Heute ist das Wasser im Gazastreifen knapp. Die durchschnittliche Wasserverfügbarkeit ist auf zwei bis neun Liter pro Person und Tag gesunken, während das Minimum 15 Liter betragen sollte, fuhr Herr Elder fort. „Irgendwie halten die Menschen durch, aber natürlich befinden wir uns jetzt in diesem tödlichen Zyklus, in dem Kinder sehr unterernährt sind, es gibt immense Hitze, es mangelt an Wasser, es gibt einen furchtbaren Mangel an Sanitärversorgung und das ist der Zyklus. Darüber hinaus gibt es natürlich einen sehr, sehr aktiven Konflikt.“
In der Zwischenzeit hat das Abfallwirtschaftssystem des Gazastreifens zusammengebrochen, warnte das UN-Entwicklungsprogramm (UNDP) in einer am Dienstag veröffentlichten neuen Bewertung. Es gibt keinen Zugang zu großen Deponien, und der Abfall sammelt sich an mehr als 140 temporären Müllabladeplätzen an, sagte die Agentur, was ernsthafte Umwelt- und Gesundheitsrisiken mit sich bringt, darunter ein Anstieg von Durchfallerkrankungen und akuten Atemwegsinfektionen.
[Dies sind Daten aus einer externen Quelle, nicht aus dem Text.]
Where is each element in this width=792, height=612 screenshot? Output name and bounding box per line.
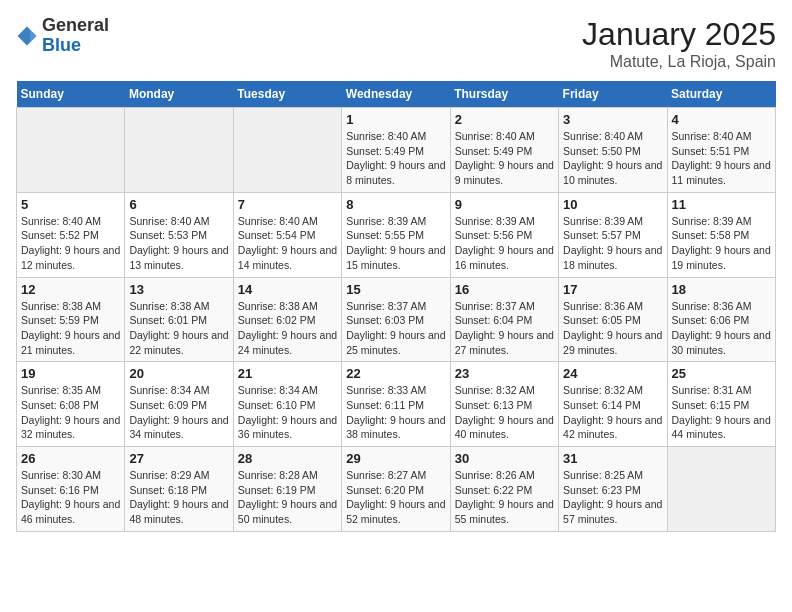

Die UN-Agentur, die dem palästinensischen Volk hilft, UNRWA, sagte auch, dass zwischen 800 und 1.000 neue Fälle von Hepatitis A wöchentlich aus ihren Gesundheitszentren und Unterkünften im Gazastreifen gemeldet werden, wobei der Mangel an Wasser, Sanitärversorgung und Hygiene die Ausbreitung von Krankheiten beschleunigt.
In ihrem neuesten Update vom Montagabend erklärte das UN-Hilfskoordinationsbüro OCHA, dass mehr als 200.000 Menschen im Gazastreifen – neun Prozent der Bevölkerung - durch israelische Evakuierungsanordnungen zwangsweise umgesiedelt wurden.
Anweisungen, die von den israelischen Behörden am Samstag und Sonntag herausgegeben wurden, betrafen Rafah, Khan Younis und Deir Al-Balah, „wo insgesamt 56.000 Menschen untergebracht waren“, sagte OCHA, bevor sie davor warnte, dass diese Entwicklung „zu einer Zeit kommt, in der die Bedingungen für Wasser, Sanitärversorgung und Hygiene im Gazastreifen weiter erodiert werden, wobei infektiöse Krankheiten auf dem Vormarsch sind“.